Segment Start: DATA PROVIDED
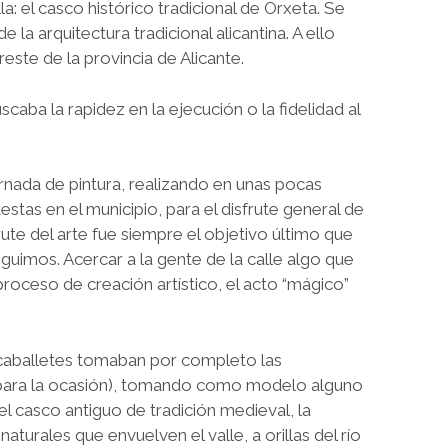
a: el casco histórico tradicional de Orxeta. Se
la arquitectura tradicional alicantina. A ello
este de la provincia de Alicante.
caba la rapidez en la ejecución o la fidelidad al
rnada de pintura, realizando en unas pocas
tas en el municipio, para el disfrute general de
sfrute del arte fue siempre el objetivo último que
uimos. Acercar a la gente de la calle algo que
roceso de creación artístico, el acto “mágico”
os caballetes tomaban por completo las
co para la ocasión), tomando como modelo alguno
del casco antiguo de tradición medieval, la
turales que envuelven el valle, a orillas del río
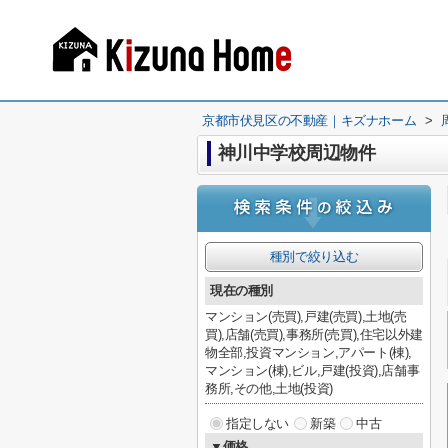
京都市伏見区の不動産｜キズナホーム
>
神川中学校周辺物件
種別で絞り込む
現在の種別
マンション(売買),戸建(売買),土地(売
買),店舗(売買),事務所(売買),住宅以外建
物全部,投資マンション,アパート(棟),
マンション(棟),ビル,戸建(投資),店舗事
務所,その他,土地(投資)
指定しない
新築
中古
▼価格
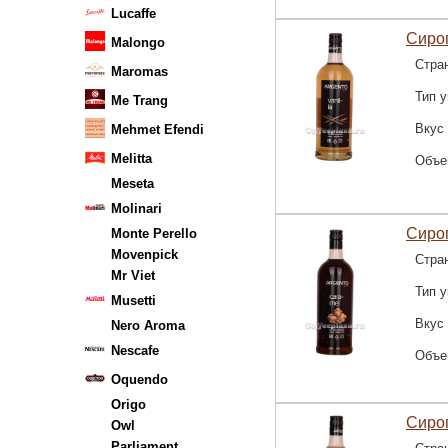
Lucaffe
Сироп
Malongo
Стра
Maromas
Тип у
Me Trang
Вкус
Mehmet Efendi
Melitta
Объе
Meseta
Molinari
Сироп
Monte Perello
Movenpick
Стра
Mr Viet
Тип у
Musetti
Вкус
Nero Aroma
Nescafe
Объе
Oquendo
Origo
Сироп
Owl
Parliament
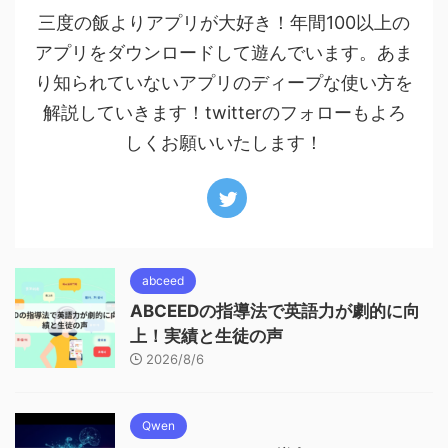
三度の飯よりアプリが大好き！年間100以上の
アプリをダウンロードして遊んでいます。あま
り知られていないアプリのディープな使い方を
解説していきます！twitterのフォローもよろ
しくお願いいたします！
abceed
ABCEEDの指導法で英語力が劇的に向
上！実績と生徒の声
2026/8/6
Qwen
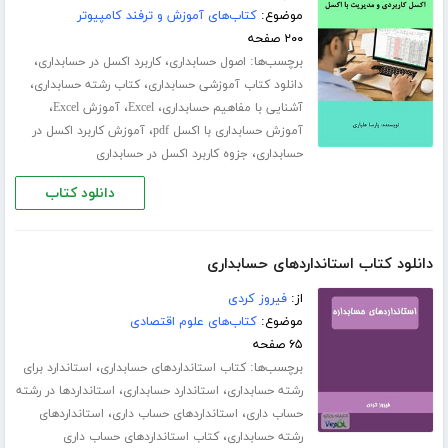
موضوع:
کتاب‌های آموزش و ترفند کامپیوتر
۲۰۰ صفحه
برچسب‌ها:
،
،
اصول حسابداری
کاربرد اکسل در حسابداری
،
،
دانلود کتاب آموزشی حسابداری
کتاب رشته حسابداری
،
،
،
آشنایی با مفاهیم حسابداری
Excel
آموزش Excel
،
آموزش حسابداری با اکسل pdf
آموزش کاربرد اکسل در
،
حسابداری
جزوه کاربرد اکسل در حسابداری
دانلود کتاب
دانلود کتاب استانداردهای حسابداری
از:
فیروز کردی
موضوع:
کتاب‌های علوم اقتصادی
۶۵ صفحه
برچسب‌ها:
،
کتاب استانداردهای حسابداری
استاندارد برای
،
،
رشته حسابداری
استاندارد حسابداری
استانداردها در رشته
،
،
حساب داری
استانداردهای حساب داری
استانداردهای
،
رشته حسابداری
کتاب استانداردهای حساب داری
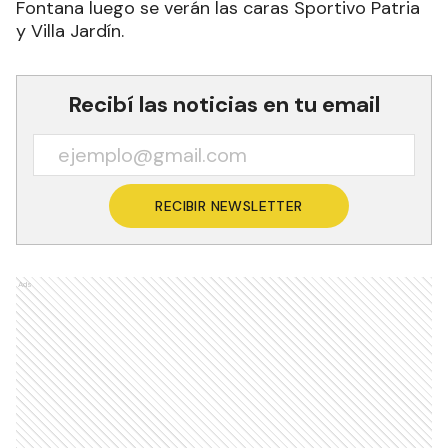
Fontana luego se verán las caras Sportivo Patria
y Villa Jardín.
Recibí las noticias en tu email
RECIBIR NEWSLETTER
Ads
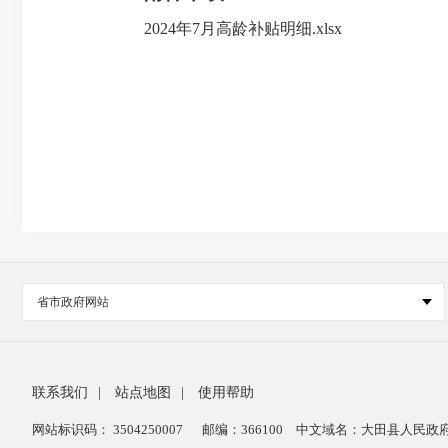
2024年7月高龄补贴明细.xlsx
省市政府网站
联系我们
|
站点地图
|
使用帮助
网站标识码： 3504250007
邮编：366100
中文域名：大田县人民政府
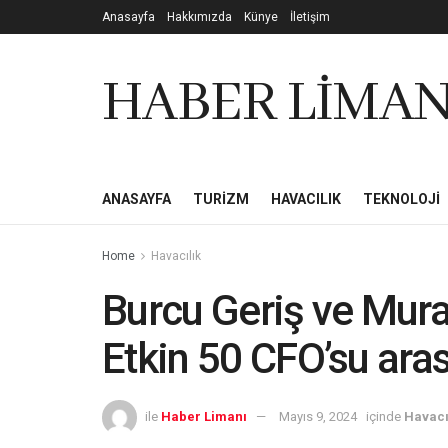
Anasayfa
Hakkımızda
Künye
İletişim
HABER LİMAN
ANASAYFA
TURIZM
HAVACILIK
TEKNOLOJI
Home
Havacılık
Burcu Geriş ve Murat
Etkin 50 CFO’su ara
ile
Haber Limanı
Mayıs 9, 2024
içinde
Havacı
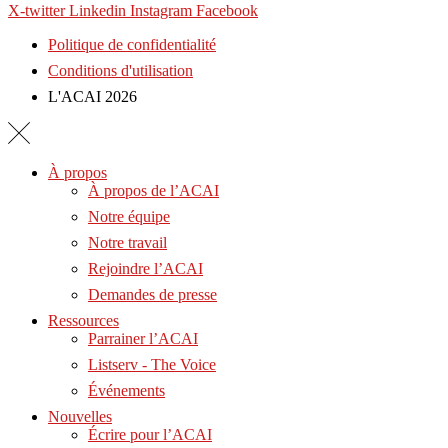
X-twitter
Linkedin
Instagram
Facebook
Politique de confidentialité
Conditions d'utilisation
L'ACAI 2026
À propos
À propos de l’ACAI
Notre équipe
Notre travail
Rejoindre l’ACAI
Demandes de presse
Ressources
Parrainer l’ACAI
Listserv - The Voice
Événements
Nouvelles
Écrire pour l’ACAI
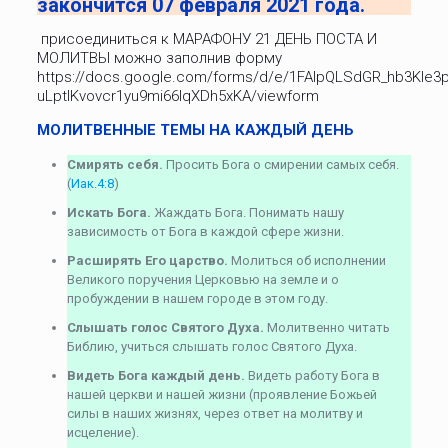
закончится 0
7
февраля 20
21
года.
присоединиться к МАРАФОНУ 21 ДЕНЬ ПОСТА И
МОЛИТВЫ можно заполнив форму
https://docs.google.com/forms/d/e/1FAIpQLSdGR_hb3Kle
uLptIKvovcr1yu9mi66lqXDh5xKA/viewform
МОЛИТВЕННЫЕ ТЕМЫ НА КАЖДЫЙ ДЕНЬ
Смирять себя.
Просить Бога о смирении самых себя.
(
Иак.4:8
)
Искать Бога.
Жаждать Бога. Понимать нашу
зависимость от Бога в каждой сфере жизни.
Расширять Его царство.
Молиться об исполнении
Великого поручения Церковью на земле и о
пробуждении в нашем городе в этом году.
Слышать голос Святого Духа.
Молитвенно читать
Библию, учиться слышать голос Святого Духа.
Видеть Бога каждый день.
Видеть работу Бога в
нашей церкви и нашей жизни (проявление Божьей
силы в наших жизнях, через ответ на молитву и
исцеление).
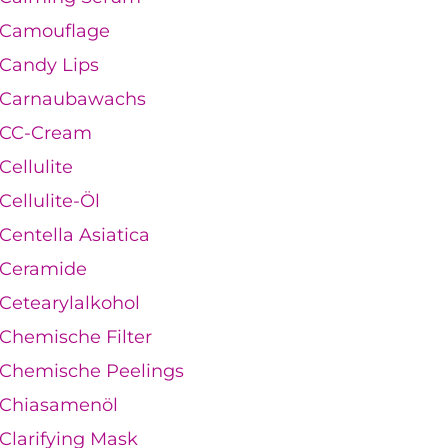
Camouflage
Candy Lips
Carnaubawachs
CC-Cream
Cellulite
Cellulite-Öl
Centella Asiatica
Ceramide
Cetearylalkohol
Chemische Filter
Chemische Peelings
Chiasamenöl
Clarifying Mask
Segment End: DATA PROVIDED
• [WORK INSTRUCTION]: The records above are to be restated word for word, excluding all pictures.

• [TASK ANSWER]:
a: el casco histórico tradicional de Orxeta. Se
la arquitectura tradicional alicantina. A ello
este de la provincia de Alicante.
caba la rapidez en la ejecución o la fidelidad al
rnada de pintura, realizando en unas pocas
tas en el municipio, para el disfrute general de
sfrute del arte fue siempre el objetivo último que
uimos. Acercar a la gente de la calle algo que
roceso de creación artístico, el acto “mágico”
os caballetes tomaban por completo las
co para la ocasión), tomando como modelo alguno
del casco antiguo de tradición medieval, la
turales que envuelven el valle, a orillas del río
京都市伏見区の不動産｜キズナホーム
>
神川中学校周辺物件
種別で絞り込む
現在の種別
マンション(売買),戸建(売買),土地(売
買),店舗(売買),事務所(売買),住宅以外建
物全部,投資マンション,アパート(棟),
マンション(棟),ビル,戸建(投資),店舗事
務所,その他,土地(投資)
指定しない
新築
中古
▼価格
Lucaffe
Сироп
Malongo
Стра
Maromas
Тип у
Me Trang
Вкус
Mehmet Efendi
Melitta
Объе
Meseta
Molinari
Сироп
Monte Perello
Movenpick
Стра
Mr Viet
Тип у
Musetti
Вкус
Nero Aroma
Nescafe
Объе
Oquendo
Origo
Сироп
Owl
Parliament
三度の飯よりアプリが大好き！年間100以上の
アプリをダウンロードして遊んでいます。あま
り知られていないアプリのディープな使い方を
解説していきます！twitterのフォローもよろ
しくお願いいたします！
abceed
ABCEEDの指導法で英語力が劇的に向
上！実績と生徒の声
2026/8/6
Qwen
موضوع:
کتاب‌های آموزش و ترفند کامپیوتر
۲۰۰ صفحه
برچسب‌ها:
،
،
اصول حسابداری
کاربرد اکسل در حسابداری
،
،
دانلود کتاب آموزشی حسابداری
کتاب رشته حسابداری
،
،
،
آشنایی با مفاهیم حسابداری
Excel
آموزش Excel
،
آموزش حسابداری با اکسل pdf
آموزش کاربرد اکسل در
،
حسابداری
جزوه کاربرد اکسل در حسابداری
دانلود کتاب
دانلود کتاب استانداردهای حسابداری
از:
فیروز کردی
موضوع:
کتاب‌های علوم اقتصادی
۶۵ صفحه
برچسب‌ها:
،
کتاب استانداردهای حسابداری
استاندارد برای
،
،
رشته حسابداری
استاندارد حسابداری
استانداردها در رشته
،
،
حساب داری
استانداردهای حساب داری
استانداردهای
،
رشته حسابداری
کتاب استانداردهای حساب داری
Fontana luego se verán las caras Sportivo Patria
y Villa Jardín.
Recibí las noticias en tu email
RECIBIR NEWSLETTER
Ads
2024年7月高龄补贴明细.xlsx
省市政府网站
联系我们
|
站点地图
|
使用帮助
网站标识码： 3504250007
邮编：366100
中文域名：大田县人民政府
Anasayfa
Hakkımızda
Künye
İletişim
HABER LİMAN
ANASAYFA
TURIZM
HAVACILIK
TEKNOLOJI
Home
Havacılık
Burcu Geriş ve Murat
Etkin 50 CFO’su ara
ile
Haber Limanı
Mayıs 9, 2024
içinde
Havacı
X-twitter
Linkedin
Instagram
Facebook
Politique de confidentialité
Conditions d'utilisation
L'ACAI 2026
À propos
À propos de l’ACAI
Notre équipe
Notre travail
Rejoindre l’ACAI
Demandes de presse
Ressources
Parrainer l’ACAI
Listserv - The Voice
Événements
Nouvelles
Écrire pour l’ACAI
закончится 0
7
февраля 20
21
года.
присоединиться к МАРАФОНУ 21 ДЕНЬ ПОСТА И
МОЛИТВЫ можно заполнив форму
https://docs.google.com/forms/d/e/1FAIpQLSdGR_hb3Kle
uLptIKvovcr1yu9mi66lqXDh5xKA/viewform
МОЛИТВЕННЫЕ ТЕМЫ НА КАЖДЫЙ ДЕНЬ
Смирять себя.
Просить Бога о смирении самых себя.
(
Иак.4:8
)
Искать Бога.
Жаждать Бога. Понимать нашу
зависимость от Бога в каждой сфере жизни.
Расширять Его царство.
Молиться об исполнении
Великого поручения Церковью на земле и о
пробуждении в нашем городе в этом году.
Слышать голос Святого Духа.
Молитвенно читать
Библию, учиться слышать голос Святого Духа.
Видеть Бога каждый день.
Видеть работу Бога в
нашей церкви и нашей жизни (проявление Божьей
силы в наших жизнях, через ответ на молитву и
исцеление).
Camouflage
Candy Lips
Carnaubawachs
CC-Cream
Cellulite
Cellulite-Öl
Centella Asiatica
Ceramide
Cetearylalkohol
Chemische Filter
Chemische Peelings
Chiasamenöl
Clarifying Mask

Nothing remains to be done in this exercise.